[Records excerpted from a collection]
--- --- ---

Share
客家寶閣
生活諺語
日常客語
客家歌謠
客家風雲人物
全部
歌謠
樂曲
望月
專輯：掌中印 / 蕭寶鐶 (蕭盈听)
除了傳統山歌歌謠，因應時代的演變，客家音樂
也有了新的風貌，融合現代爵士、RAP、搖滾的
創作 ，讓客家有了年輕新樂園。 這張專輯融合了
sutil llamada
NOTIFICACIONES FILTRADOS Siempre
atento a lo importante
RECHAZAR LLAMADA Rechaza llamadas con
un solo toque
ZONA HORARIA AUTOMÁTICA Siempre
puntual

--- --- ---

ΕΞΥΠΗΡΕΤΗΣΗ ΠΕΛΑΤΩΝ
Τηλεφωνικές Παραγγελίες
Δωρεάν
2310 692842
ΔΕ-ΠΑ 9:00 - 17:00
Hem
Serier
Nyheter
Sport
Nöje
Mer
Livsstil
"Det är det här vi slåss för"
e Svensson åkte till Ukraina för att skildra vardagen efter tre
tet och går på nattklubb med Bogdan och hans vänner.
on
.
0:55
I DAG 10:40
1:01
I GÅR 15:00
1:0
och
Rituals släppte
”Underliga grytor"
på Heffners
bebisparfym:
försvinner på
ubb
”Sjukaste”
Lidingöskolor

--- --- ---

- PROBLEM TO SOLVE:
Every line above carrying the word "Siempre" needs to be shown.

- YOUR SOLUTION:
NOTIFICACIONES FILTRADOS Siempre
ZONA HORARIA AUTOMÁTICA Siempre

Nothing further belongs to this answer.